Look below for the line with "выплаты за усыновление и опеку над" and the line with "juega un papel crucial en la creación de un". Copy exactly those two lines and every line between, but not the pictures.

━━━━

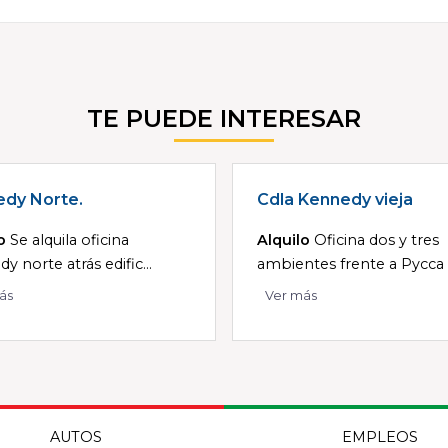
TE PUEDE INTERESAR
dy Norte.
Cdla Kennedy vieja
o
Se alquila oficina
Alquilo
Oficina dos y tres
y norte atrás edific...
ambientes frente a Pycca d
ás
Ver más
AUTOS
EMPLEOS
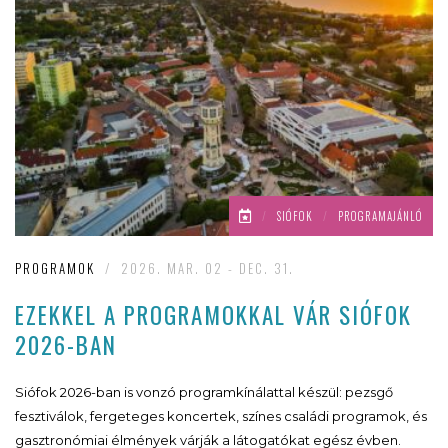
/
SIÓFOK
/
PROGRAMAJÁNLÓ
PROGRAMOK
/
2026. MAR. 02 - DEC. 31.
EZEKKEL A PROGRAMOKKAL VÁR SIÓFOK
2026-BAN
Siófok 2026-ban is vonzó programkínálattal készül: pezsgő
fesztiválok, fergeteges koncertek, színes családi programok, és
gasztronómiai élmények várják a látogatókat egész évben.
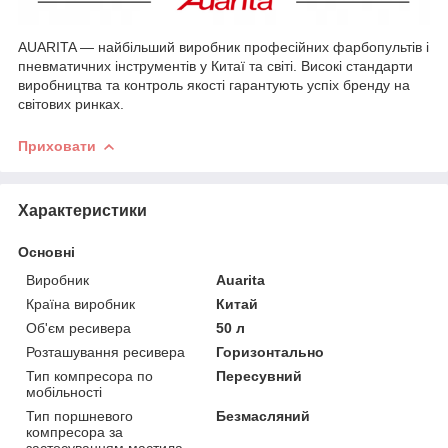
AUARITA — найбільший виробник професійних фарбопультів і
пневматичних інструментів у Китаї та світі. Високі стандарти
виробництва та контроль якості гарантують успіх бренду на
світових ринках.
Приховати
Характеристики
Основні
Виробник
Auarita
Країна виробник
Китай
Об'єм ресивера
50 л
Розташування ресивера
Горизонтально
Тип компресора по
Пересувний
мобільності
Тип поршневого
Безмасляний
компресора за
застосуванням мастила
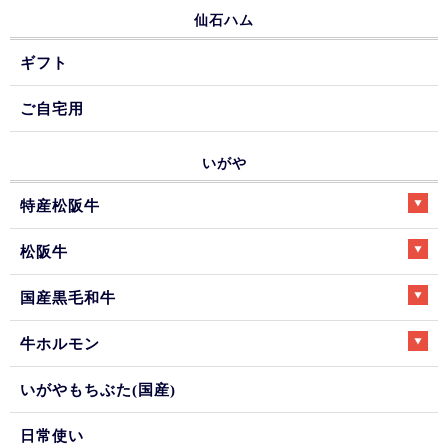
仙石ハム
ギフト
ご自宅用
いがや
特産松阪牛
松阪牛
国産黒毛和牛
牛ホルモン
いがやもちぶた(国産)
日常使い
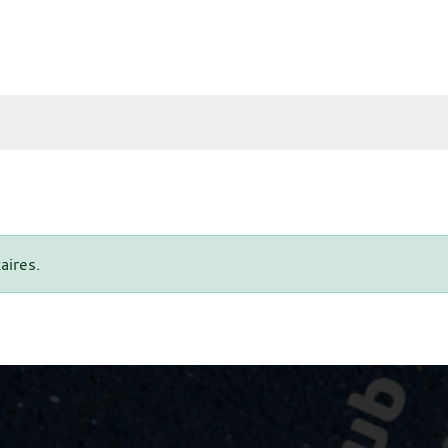
aires.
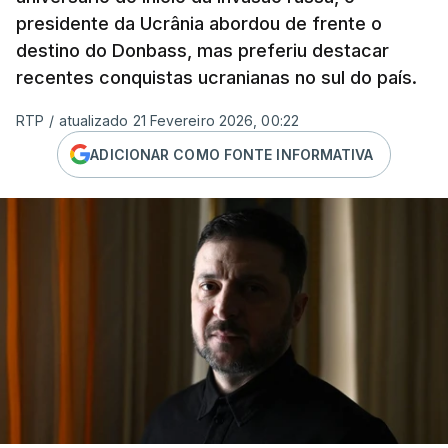
presidente da Ucrânia abordou de frente o
destino do Donbass, mas preferiu destacar
recentes conquistas ucranianas no sul do país.
RTP
/
atualizado 21 Fevereiro 2026, 00:22
ADICIONAR COMO FONTE INFORMATIVA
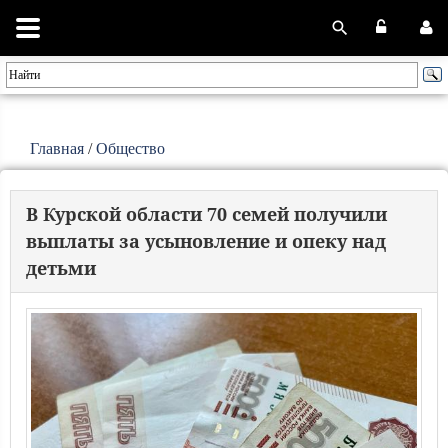
Главная
/
Общество
В Курской области 70 семей получили
выплаты за усыновление и опеку над
детьми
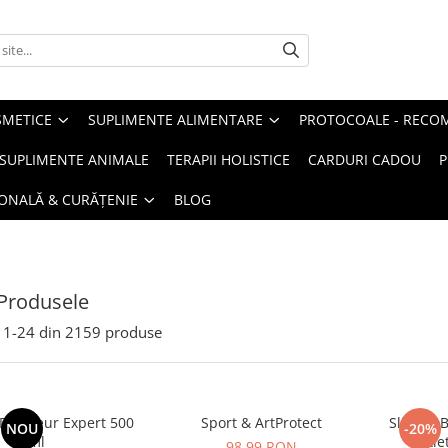
METICE
SUPLIMENTE ALIMENTARE
PROTOCOALE - RECO
I SUPLIMENTE ANIMALE
TERAPII HOLISTICE
CARDURI CADOU
P
SONALĂ & CURĂȚENIE
BLOG
Produsele
1-
24
din
2159
produse
raineur Expert 500
Sport & ArtProtect
SlimProB
NOU
-20%
ml
sație
98,99 RON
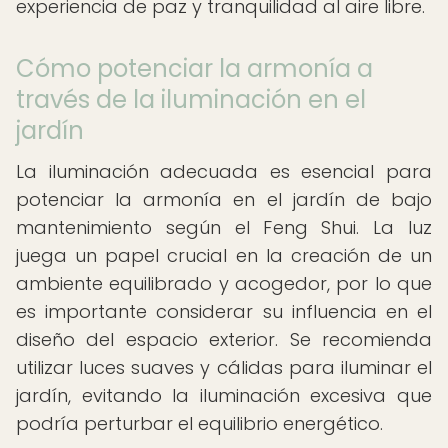
experiencia de paz y tranquilidad al aire libre.
Cómo potenciar la armonía a
través de la iluminación en el
jardín
La iluminación adecuada es esencial para
potenciar la armonía en el jardín de bajo
mantenimiento según el Feng Shui. La luz
juega un papel crucial en la creación de un
ambiente equilibrado y acogedor, por lo que
es importante considerar su influencia en el
diseño del espacio exterior. Se recomienda
utilizar luces suaves y cálidas para iluminar el
jardín, evitando la iluminación excesiva que
podría perturbar el equilibrio energético.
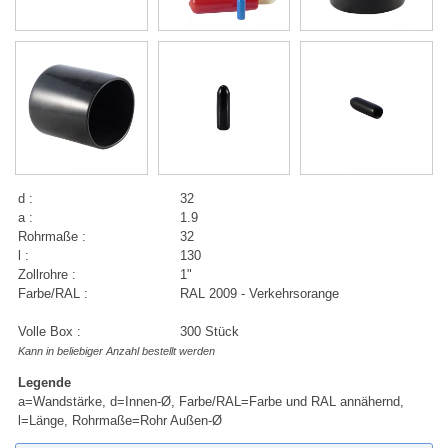
d :
32
a :
1.9
Rohrmaße :
32
l :
130
Zollrohre :
1"
Farbe/RAL :
RAL 2009 - Verkehrsorange
Volle Box :
300 Stück
Kann in beliebiger Anzahl bestellt werden
Legende
a=Wandstärke, d=Innen-Ø, Farbe/RAL=Farbe und RAL annähernd,
l=Länge, Rohrmaße=Rohr Außen-Ø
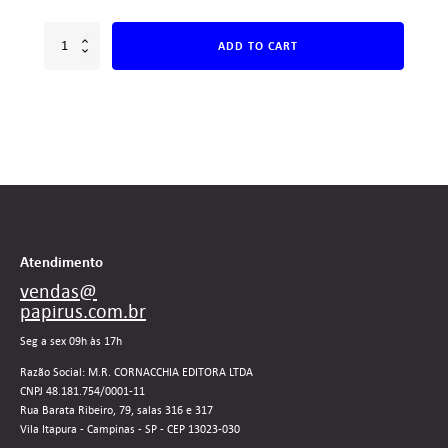
ADD TO CART
Atendimento
vendas@
papirus.com.br
Seg a sex 09h às 17h
Razão Social: M.R. CORNACCHIA EDITORA LTDA
CNPJ 48.181.754/0001-11
Rua Barata Ribeiro, 79, salas 316 e 317
Vila Itapura - Campinas - SP - CEP 13023-030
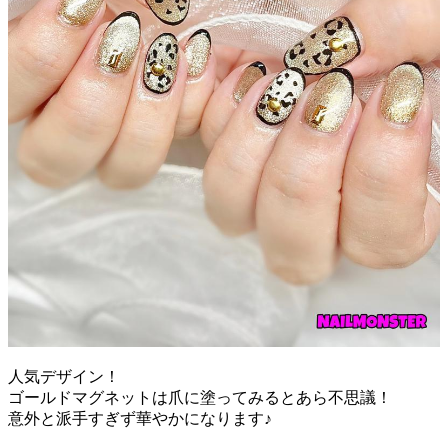
人気デザイン！
ゴールドマグネットは爪に塗ってみるとあら不思議！
意外と派手すぎず華やかになります♪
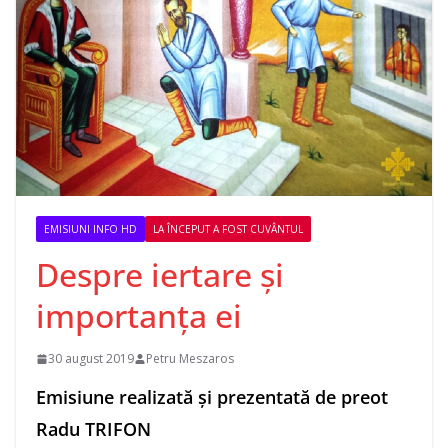
EMISIUNI INFO HD
LA ÎNCEPUT A FOST CUVÂNTUL
Despre iertare și
importanța ei
30 august 2019
Petru Meszaros
Emisiune realizată și prezentată de preot
Radu TRIFON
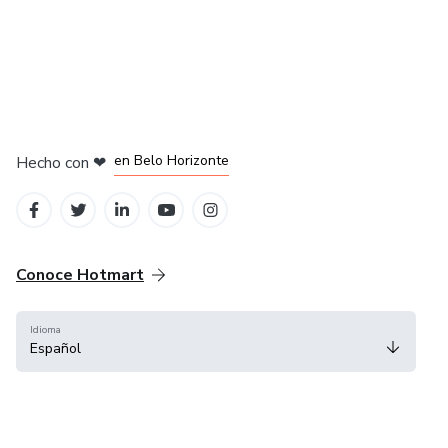
en Ciudad de México
en Bogotá
en Amsterdam
en Madrid
en Belo Horizonte
Hecho con
❤
Conoce Hotmart
Idioma
Español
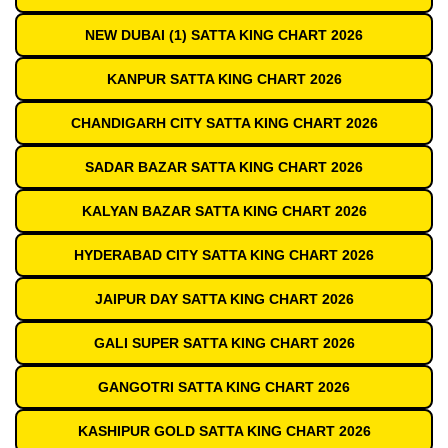
NEW DUBAI (1) SATTA KING CHART 2026
KANPUR SATTA KING CHART 2026
CHANDIGARH CITY SATTA KING CHART 2026
SADAR BAZAR SATTA KING CHART 2026
KALYAN BAZAR SATTA KING CHART 2026
HYDERABAD CITY SATTA KING CHART 2026
JAIPUR DAY SATTA KING CHART 2026
GALI SUPER SATTA KING CHART 2026
GANGOTRI SATTA KING CHART 2026
KASHIPUR GOLD SATTA KING CHART 2026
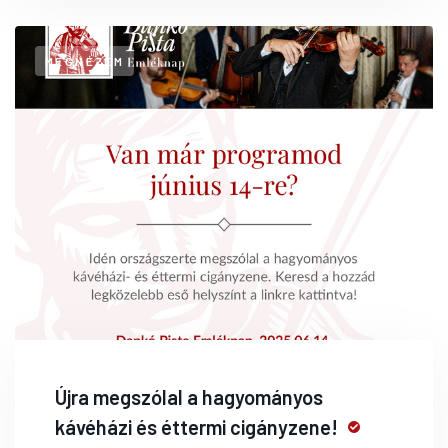
MEGNÉZEM
Újra megszólal a hagyományos
kávéházi és éttermi cigányzene!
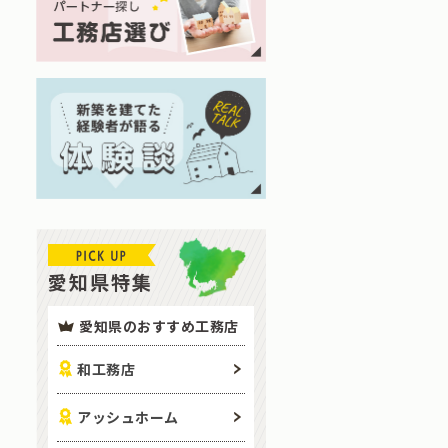
愛知県特集
愛知県のおすすめ工務店
和工務店
アッシュホーム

━━━━

__Exercise answer__:
выплаты за усыновление и опеку над
детьми
METICE
SUPLIMENTE ALIMENTARE
PROTOCOALE - RECO
I SUPLIMENTE ANIMALE
TERAPII HOLISTICE
CARDURI CADOU
P
SONALĂ & CURĂȚENIE
BLOG
Produsele
1-
24
din
2159
produse
raineur Expert 500
Sport & ArtProtect
SlimProB
NOU
-20%
ml
sație
98,99 RON
experiencia de paz y tranquilidad al aire libre.
Cómo potenciar la armonía a
través de la iluminación en el
jardín
La iluminación adecuada es esencial para
potenciar la armonía en el jardín de bajo
mantenimiento según el Feng Shui. La luz
juega un papel crucial en la creación de un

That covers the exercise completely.